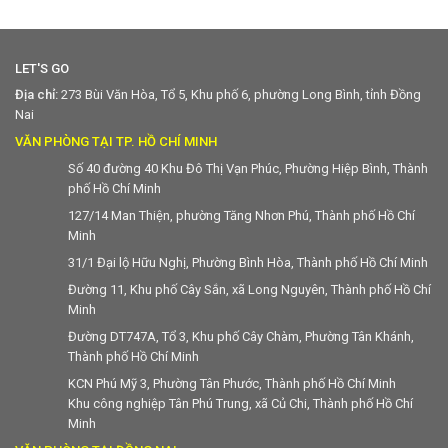
LET'S GO
Địa chỉ:
273 Bùi Văn Hòa, Tổ 5, Khu phố 6, phường Long Bình, tỉnh Đồng
Nai
VĂN PHÒNG TẠI TP. HỒ CHÍ MINH
Số 40 đường 40 Khu Đô Thị Vạn Phúc, Phường Hiệp Bình, Thành
phố Hồ Chí Minh
127/14 Man Thiện, phường Tăng Nhơn Phú, Thành phố Hồ Chí
Minh
31/1 Đại lộ Hữu Nghị, Phường Bình Hòa, Thành phố Hồ Chí Minh
Đường 11, Khu phố Cây Sắn, xã Long Nguyên, Thành phố Hồ Chí
Minh
Đường DT747A, Tổ 3, Khu phố Cây Chàm, Phường Tân Khánh,
Thành phố Hồ Chí Minh
KCN Phú Mỹ 3, Phường Tân Phước, Thành phố Hồ Chí Minh
Khu công nghiệp Tân Phú Trung, xã Củ Chi, Thành phố Hồ Chí
Minh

========================================================================

Please copy all lines of the listing in which the string "Bình" occurs.

273 Bùi Văn Hòa, Tổ 5, Khu phố 6, phường Long Bình, tỉnh Đồng
Số 40 đường 40 Khu Đô Thị Vạn Phúc, Phường Hiệp Bình, Thành
31/1 Đại lộ Hữu Nghị, Phường Bình Hòa, Thành phố Hồ Chí Minh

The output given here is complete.